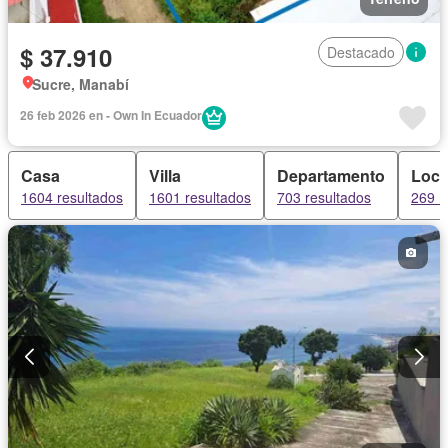
$ 37.910
Destacado
Sucre, Manabí
26 feb 2026 en - Own In Ecuador
Casa
Villa
Departamento
Loca
1604 resultados
1601 resultados
703 resultados
269 r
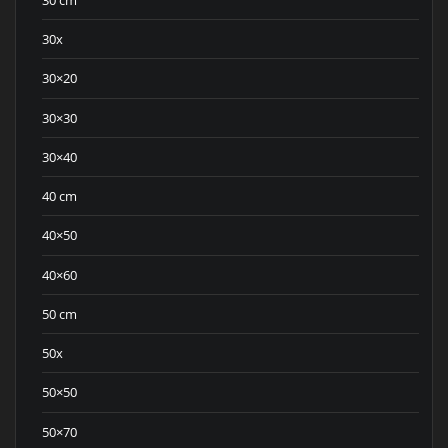
30x
30×20
30×30
30×40
40 cm
40×50
40×60
50 cm
50x
50×50
50×70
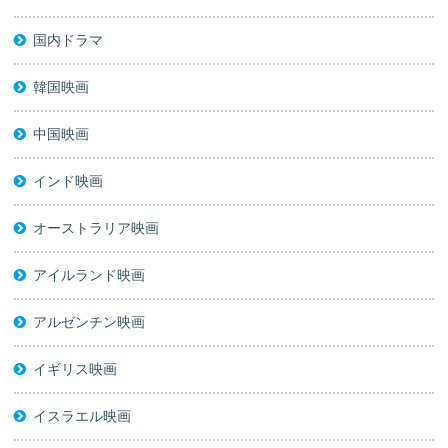
国内ドラマ
韓国映画
中国映画
インド映画
オーストラリア映画
アイルランド映画
アルゼンチン映画
イギリス映画
イスラエル映画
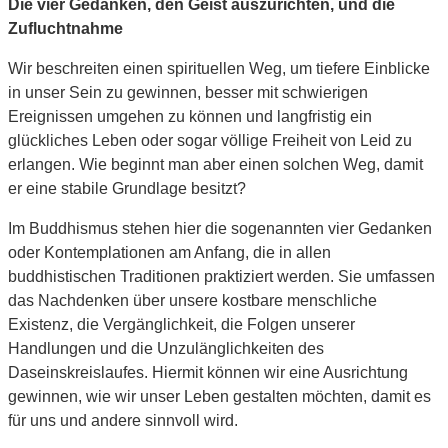
Die vier Gedanken, den Geist auszurichten, und die
Zufluchtnahme
Wir beschreiten einen spirituellen Weg, um tiefere Einblicke
in unser Sein zu gewinnen, besser mit schwierigen
Ereignissen umgehen zu können und langfristig ein
glückliches Leben oder sogar völlige Freiheit von Leid zu
erlangen. Wie beginnt man aber einen solchen Weg, damit
er eine stabile Grundlage besitzt?
Im Buddhismus stehen hier die sogenannten vier Gedanken
oder Kontemplationen am Anfang, die in allen
buddhistischen Traditionen praktiziert werden. Sie umfassen
das Nachdenken über unsere kostbare menschliche
Existenz, die Vergänglichkeit, die Folgen unserer
Handlungen und die Unzulänglichkeiten des
Daseinskreislaufes. Hiermit können wir eine Ausrichtung
gewinnen, wie wir unser Leben gestalten möchten, damit es
für uns und andere sinnvoll wird.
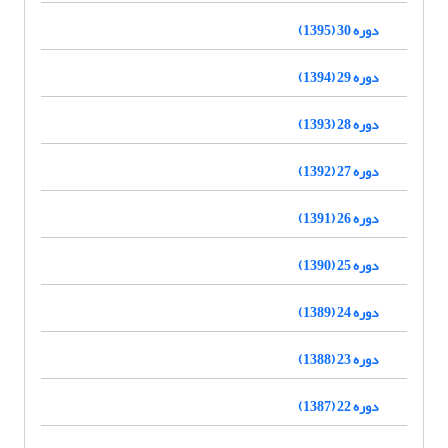
دوره 30 (1395)
دوره 29 (1394)
دوره 28 (1393)
دوره 27 (1392)
دوره 26 (1391)
دوره 25 (1390)
دوره 24 (1389)
دوره 23 (1388)
دوره 22 (1387)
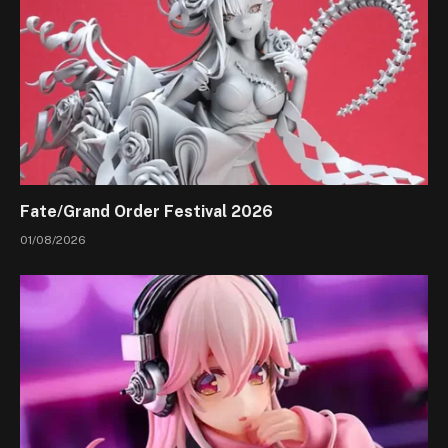
Fate/Grand Order Festival 2026
01/08/2026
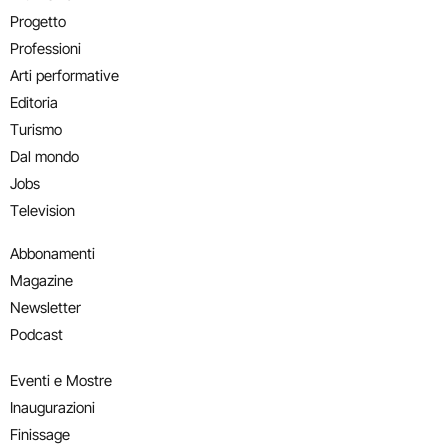
Progetto
Professioni
Arti performative
Editoria
Turismo
Dal mondo
Jobs
Television
Abbonamenti
Magazine
Newsletter
Podcast
Eventi e Mostre
Inaugurazioni
Finissage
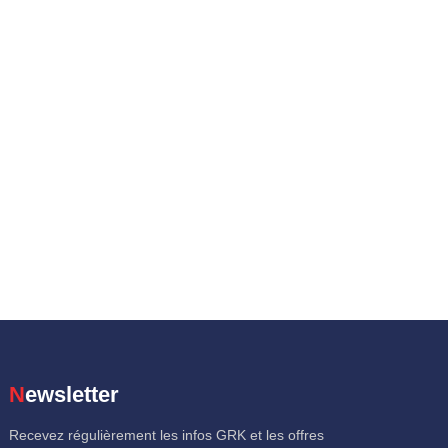
Newsletter
Recevez régulièrement les infos GRK et les offres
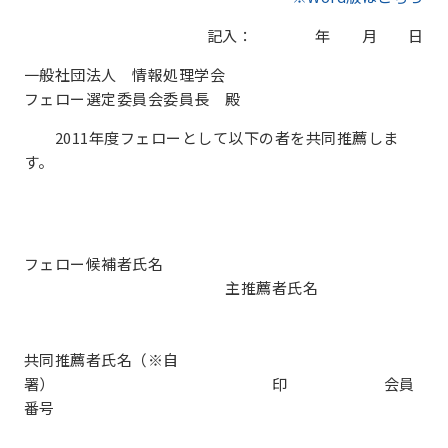
記入： 年 月 日
一般社団法人 情報処理学会
フェロー選定委員会委員長 殿
2011年度フェローとして以下の者を共同推薦しま
す。
フェロー候補者氏名
主推薦者氏名
共同推薦者氏名（※自
署） 印 会員
番号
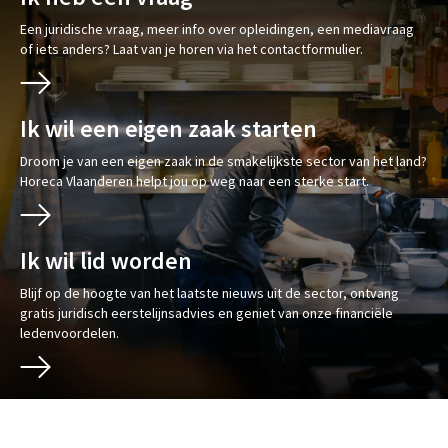
Een juridische vraag, meer info over opleidingen, een mediavraag
of iets anders? Laat van je horen via het contactformulier.
Ik wil een eigen zaak starten
Droom je van een eigen zaak in de smakelijkste sector van het land?
Horeca Vlaanderen helpt jou op weg naar een sterke start.
Ik wil lid worden
Blijf op de hoogte van het laatste nieuws uit de sector, ontvang
gratis juridisch eerstelijnsadvies en geniet van onze financiële
ledenvoordelen.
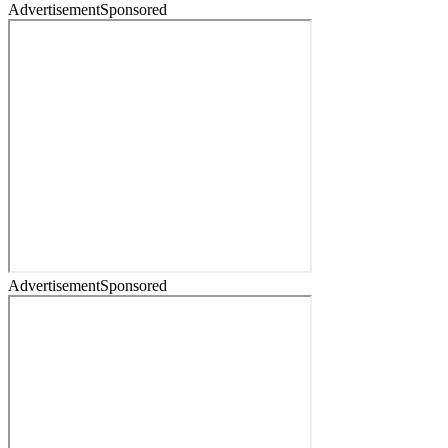
Advertisement
Sponsored
Advertisement
Sponsored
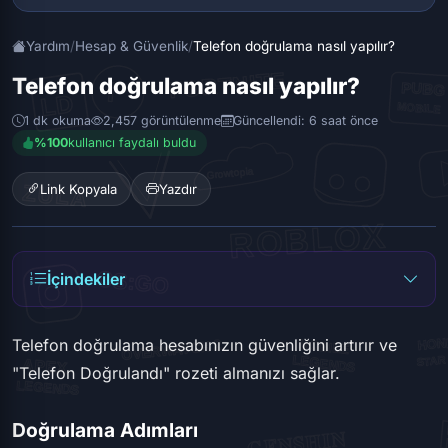
Yardım
/
Hesap & Güvenlik
/
Telefon doğrulama nasıl yapılır?
Telefon doğrulama nasıl yapılır?
1 dk okuma
2,457 görüntülenme
Güncellendi: 6 saat önce
%100
kullanıcı faydalı buldu
Link Kopyala
Yazdır
İçindekiler
Telefon doğrulama hesabınızın güvenliğini artırır ve
"Telefon Doğrulandı" rozeti almanızı sağlar.
Doğrulama Adımları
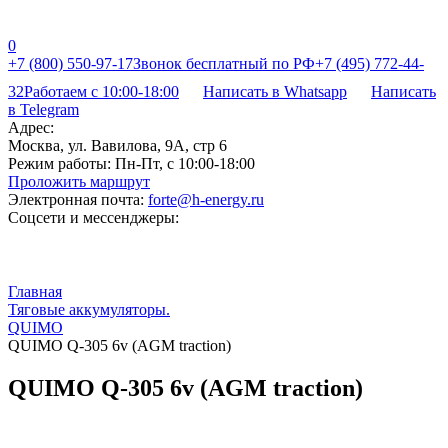
0
+7 (800) 550-97-17
Звонок бесплатный по РФ
+7 (495) 772-44-
32
Работаем с 10:00-18:00
Написать в Whatsapp
Написать
в Telegram
Адрес:
Москва, ул. Вавилова, 9А, стр 6
Режим работы:
Пн-Пт, с 10:00-18:00
Проложить маршрут
Электронная почта:
forte@h-energy.ru
Соцсети и мессенджеры:
Главная
Тяговые аккумуляторы.
QUIMO
QUIMO Q-305 6v (AGM traction)
QUIMO Q-305 6v (AGM traction)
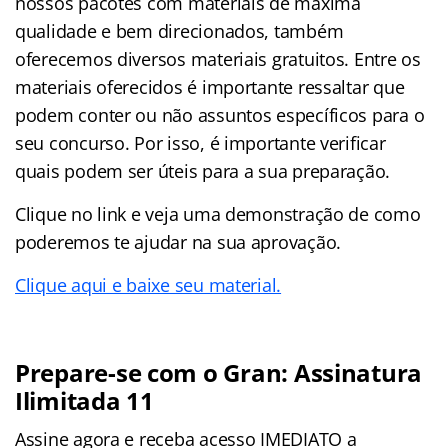
nossos pacotes com materiais de máxima
qualidade e bem direcionados, também
oferecemos diversos materiais gratuitos. Entre os
materiais oferecidos é importante ressaltar que
podem conter ou não assuntos específicos para o
seu concurso. Por isso, é importante verificar
quais podem ser úteis para a sua preparação.
Clique no link e veja uma demonstração de como
poderemos te ajudar na sua aprovação.
Clique aqui e baixe seu material.
Prepare-se com o Gran: Assinatura
Ilimitada 11
Assine agora e receba acesso IMEDIATO a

## ABOUT THIS EXERCISE:
Lines containing the string "podem" are the ones to copy from the entries above.

## SOLUTION FOR THIS TASK:
podem conter ou não assuntos específicos para o
quais podem ser úteis para a sua preparação.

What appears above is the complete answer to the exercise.